ATÉ OS 30 Uniões duradouras também deverão vir acompanhadas de casamentos entre jovens. Em 2050, as pessoas deverão se casar mais cedo, com, no máximo, 30 anos de idade – sendo que as mulheres tendem a assumir o casamento ainda mais cedo que os homens. Carolina Hespanha Almeida e o marido, Tiago, por pouco não se incluíram no modelo de família belo-horizontina de 2050. Três semanas atrás, disseram sim para uma vida em comum: ela com 30 anos e ele com 31. Tarde, segundo Carol. Há mais de seis anos, haviam retomado o relacionamento que começou na época do colégio. “Todas as minhas amigas já estão casadas e com filho. Começamos a sentir necessidade de ficar mais próximo, de ter a nossa casa.”

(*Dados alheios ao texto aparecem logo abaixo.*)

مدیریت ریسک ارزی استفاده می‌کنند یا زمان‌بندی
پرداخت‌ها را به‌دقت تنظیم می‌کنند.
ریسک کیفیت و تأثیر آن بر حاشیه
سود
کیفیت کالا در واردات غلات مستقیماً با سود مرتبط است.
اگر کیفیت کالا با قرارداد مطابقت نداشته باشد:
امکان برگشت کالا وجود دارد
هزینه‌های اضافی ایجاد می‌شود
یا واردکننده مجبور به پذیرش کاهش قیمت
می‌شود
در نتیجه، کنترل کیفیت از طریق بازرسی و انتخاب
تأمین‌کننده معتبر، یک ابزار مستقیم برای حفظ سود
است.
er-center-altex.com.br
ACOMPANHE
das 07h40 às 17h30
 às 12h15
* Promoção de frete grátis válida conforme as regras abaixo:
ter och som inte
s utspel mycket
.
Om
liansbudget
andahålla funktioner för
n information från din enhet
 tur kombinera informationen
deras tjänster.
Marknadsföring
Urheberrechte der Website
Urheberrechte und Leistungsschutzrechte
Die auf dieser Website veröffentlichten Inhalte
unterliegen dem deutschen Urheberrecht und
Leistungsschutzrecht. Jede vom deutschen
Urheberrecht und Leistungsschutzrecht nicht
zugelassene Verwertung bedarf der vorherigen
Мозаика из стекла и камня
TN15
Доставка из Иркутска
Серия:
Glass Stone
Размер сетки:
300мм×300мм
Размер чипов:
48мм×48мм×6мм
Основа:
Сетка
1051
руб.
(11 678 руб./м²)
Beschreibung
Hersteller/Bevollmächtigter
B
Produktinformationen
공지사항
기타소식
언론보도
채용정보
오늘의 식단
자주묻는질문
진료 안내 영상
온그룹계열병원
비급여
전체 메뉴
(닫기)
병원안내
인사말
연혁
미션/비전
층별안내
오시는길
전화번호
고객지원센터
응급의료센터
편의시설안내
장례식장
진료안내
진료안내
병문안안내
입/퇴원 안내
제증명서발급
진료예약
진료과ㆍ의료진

E em tão pouco tempo de vida em comum, o jovem casal já pode aprender que sair da casa dos pais tem suas vantagens, mas também obrigações tediosas. “É difícil adequar as rotinas, saber quem vai fazer o supermercado, pagar a conta de luz, se preocupar em olhar se tem iogurte na geladeira. Mas é uma escolha de um projeto de vida e, como diz o ditado, o combinado não sai caro”, diz Carol. E, nesse projeto, pelo menos por enquanto, ainda não há planejamento de filhos. Mas, se os dois continuarem fiéis à projeção de BH em 2050, provavelmente, a prole não será grande. De acordo com o estudo, o número de integrantes na família será cada vez menor e os belo-horizontinos devem dar adeus, definitivamente, ao almoço do domingo, com mesa grande para caber todos os filhos. A taxa de fecundidade será de 1,49 filho por mulher.
Para chegar à BH das próximas quatro décadas, Edwan usou um método matemático e considerou algumas variáveis para obter esses resultados, como situação conjugal (solteiro, casado, divorciado, viúvo), união, separações, taxa anual com que os filhos deixam a casa dos pais, taxas de casamento, recasamento, taxas de mortalidade e de fecundidade. Como referência, levou em conta ainda dados do Censo 2000. “A projeção carrega as características de cada pessoa, como o número de filhos, se ela mora ou não com os pais, e, a partir daí, avaliamos se é possível a formação de um novo domicílio”, afirma o pesquisador. A tese será apresentada, mês que vem, numa conferência internacional sobre população, no Marrocos.